Peach began his military service in the British Royal Air Force in 1977, flying Canberras and Tornados. He served in Iraq, Belize, Hong Kong and Germany in the 1980s.

Peach was deployed as NATO air commander in Kosovo in 2000 and served as director- general of intelligence collection in the Ministry of Defense between 2003 and 2006, holding the titles of chief of defense intelligence and deputy chairman of the Joint Intelligence Committee from 2006 to 2009. In 2011, Peach commanded the UK’s intervention in Libya. He held the position of vice chief of the Defense Staff from 2013 to 2016 before assuming the role of chief in 2016.

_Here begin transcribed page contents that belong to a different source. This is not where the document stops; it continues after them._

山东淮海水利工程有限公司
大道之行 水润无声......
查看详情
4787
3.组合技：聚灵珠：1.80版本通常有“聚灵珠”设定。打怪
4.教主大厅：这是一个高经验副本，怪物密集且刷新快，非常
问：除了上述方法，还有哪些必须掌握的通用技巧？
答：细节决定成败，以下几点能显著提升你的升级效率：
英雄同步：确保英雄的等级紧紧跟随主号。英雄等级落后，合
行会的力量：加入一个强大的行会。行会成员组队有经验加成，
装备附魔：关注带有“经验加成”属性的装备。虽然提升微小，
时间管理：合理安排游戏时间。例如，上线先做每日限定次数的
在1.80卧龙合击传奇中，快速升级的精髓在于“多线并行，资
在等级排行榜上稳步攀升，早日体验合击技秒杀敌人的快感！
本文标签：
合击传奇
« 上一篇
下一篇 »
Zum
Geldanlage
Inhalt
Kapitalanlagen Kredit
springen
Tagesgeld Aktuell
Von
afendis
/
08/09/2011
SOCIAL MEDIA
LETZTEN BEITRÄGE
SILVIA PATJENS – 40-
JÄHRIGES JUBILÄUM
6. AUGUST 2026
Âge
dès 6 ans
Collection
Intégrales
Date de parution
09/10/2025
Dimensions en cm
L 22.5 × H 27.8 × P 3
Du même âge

In September, Peach was elected to become the next Chairman of the NATO Military Committee, replacing Czech Gen. Petr Pavel, where he will be the senior military adviser to Secretary General Jens Stoltenberg and the North Atlantic Council.

Israel’s relationship with NATO is defined as a “partnership,” and the country has been a member of NATO’s Mediterranean Dialogue since it was initiated in 1994, along with the non-NATO Mediterranean countries of Jordan, Algeria, Egypt, Mauritania, Morocco and Tunisia.

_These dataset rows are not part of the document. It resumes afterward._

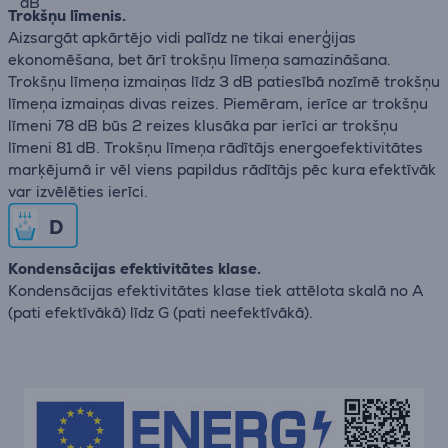
dB
Trokšņu līmenis.
Aizsargāt apkārtējo vidi palīdz ne tikai enerģijas
ekonomēšana, bet ārī trokšņu līmeņa samazināšana.
Trokšņu līmeņa izmaiņas līdz 3 dB patiesībā nozīmē trokšņu
līmeņa izmaiņas divas reizes. Piemēram, ierīce ar trokšņu
līmeni 78 dB būs 2 reizes klusāka par ierīci ar trokšņu
līmeni 81 dB. Trokšņu līmeņa rādītājs energoefektivitātes
marķējumā ir vēl viens papildus rādītājs pēc kura efektīvāk
var izvēlēties ierīci.
D
Kondensācijas efektivitātes klase.
Kondensācijas efektivitātes klase tiek attēlota skalā no А
(pati efektīvākā) līdz G (pati neefektīvākā).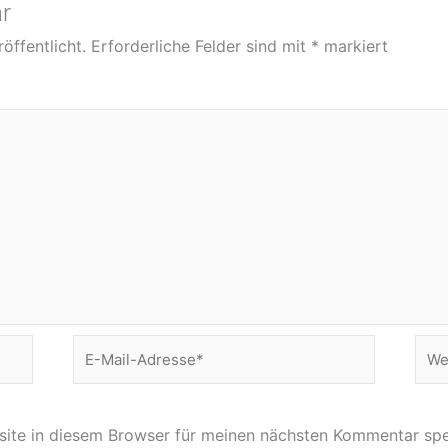
r
öffentlicht.
Erforderliche Felder sind mit
*
markiert
E-
Web
Mail-
Adresse*
ite in diesem Browser für meinen nächsten Kommentar spe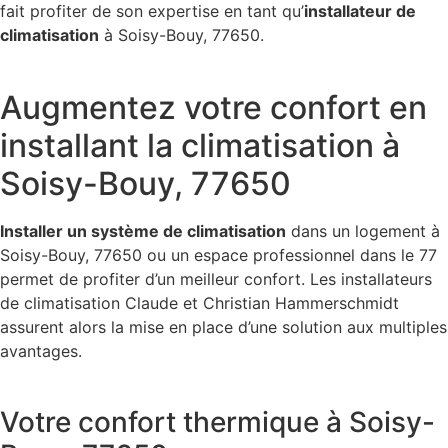
fait profiter de son expertise en tant qu’
installateur de
climatisation
à Soisy-Bouy, 77650.
Augmentez votre confort en
installant la climatisation à
Soisy-Bouy, 77650
Installer un système de climatisation
dans un logement à
Soisy-Bouy, 77650 ou un espace professionnel dans le 77
permet de profiter d’un meilleur confort. Les installateurs
de climatisation Claude et Christian Hammerschmidt
assurent alors la mise en place d’une solution aux multiples
avantages.
Votre confort thermique à Soisy-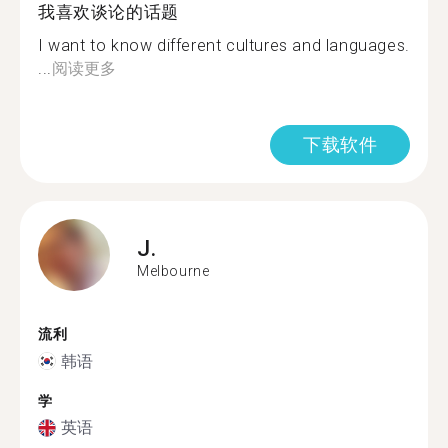
我喜欢谈论的话题
I want to know different cultures and languages.
...
阅读更多
下载软件
J.
Melbourne
流利
韩语
学
英语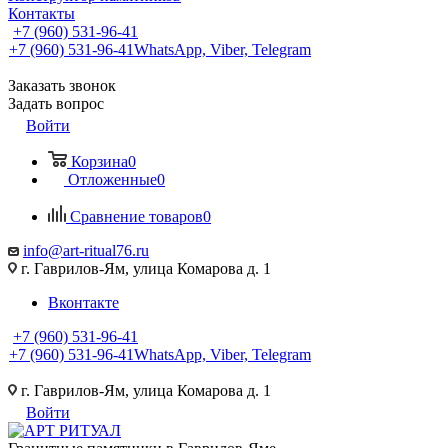
Контакты
+7 (960) 531-96-41
+7 (960) 531-96-41
WhatsApp, Viber, Telegram
Заказать звонок
Задать вопрос
Войти
Корзина
0
Отложенные
0
Сравнение товаров
0
info@art-ritual76.ru
г. Гаврилов-Ям, улица Комарова д. 1
Вконтакте
+7 (960) 531-96-41
+7 (960) 531-96-41
WhatsApp, Viber, Telegram
г. Гаврилов-Ям, улица Комарова д. 1
Войти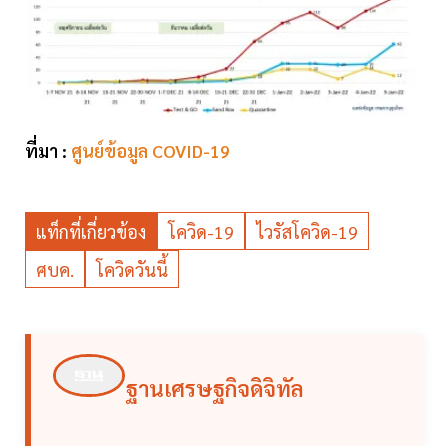
ที่มา :
ศูนย์ข้อมูล COVID-19
แท็กที่เกี่ยวข้อง
โควิด-19
ไวรัสโควิด-19
ศบค.
โควิดวันนี้
ฐานเศรษฐกิจดิจิทัล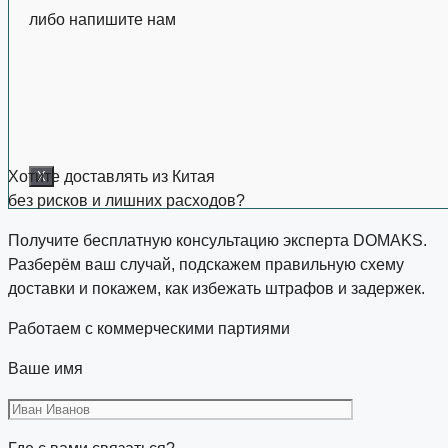
либо напишите нам
Хотите доставлять из Китая
X
без рисков и лишних расходов?
Получите бесплатную консультацию эксперта DOMAKS.
Разберём ваш случай, подскажем правильную схему
доставки и покажем, как избежать штрафов и задержек.
Работаем с коммерческими партиями
Ваше имя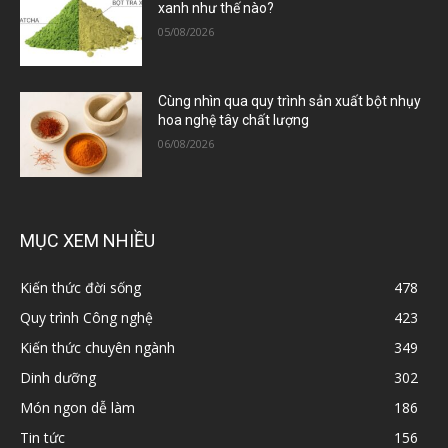
xanh như thế nào?
05/08/2026
Cùng nhìn qua quy trình sản xuất bột nhụy
hoa nghệ tây chất lượng
06/08/2026
MỤC XEM NHIỀU
Kiến thức đời sống
478
Quy trình Công nghệ
423
Kiến thức chuyên ngành
349
Dinh dưỡng
302
Món ngon dễ làm
186
Tin tức
156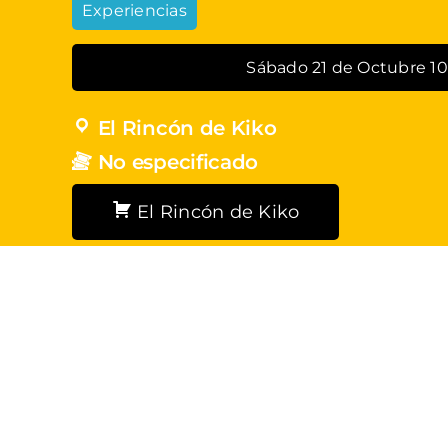
Experiencias
Sábado 21 de Octubre 10
El Rincón de Kiko
No especificado
El Rincón de Kiko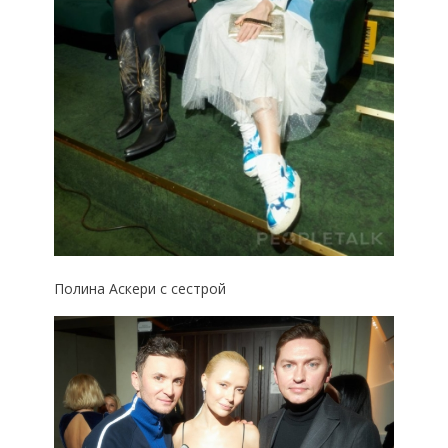
Полина Аскери с сестрой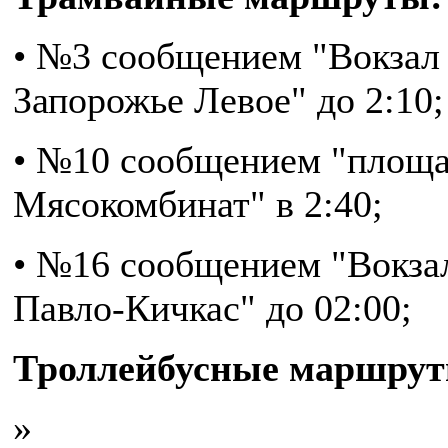
• №3 сообщением "Вокзал 
Запорожье Левое" до 2:10;
• №10 сообщением "площа
Мясокомбинат" в 2:40;
• №16 сообщением "Вокзал
Павло-Кичкас" до 02:00;
Троллейбусные маршрут
»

One of the Mediterranean Dialogue’s main goals is to create a basis for cooperation in the field of security and counterterrorism. But after the breakdown of ties with Turkey six years ago, Ankara exerted efforts to isolate Jerusalem from military cooperation with NATO.

Following the reconciliation between Turkey and Israel in June of last year, Ankara withdrew its longstanding veto against Jerusalem being accepted as a partner-nation to the organization. Last January, Israel opened its first-ever diplomatic mission to NATO headquarters along with several other countries belonging to the Istanbul Initiative, which is comprised of Bahrain, Qatar, Kuwait and the UAE.

In March, Gen. Peter Pavel, current Chairman of the NATO Military Committee was in Israel on an official visit and met with senior IDF officers, including Eisenkot, to discusses common challenges and regional developments.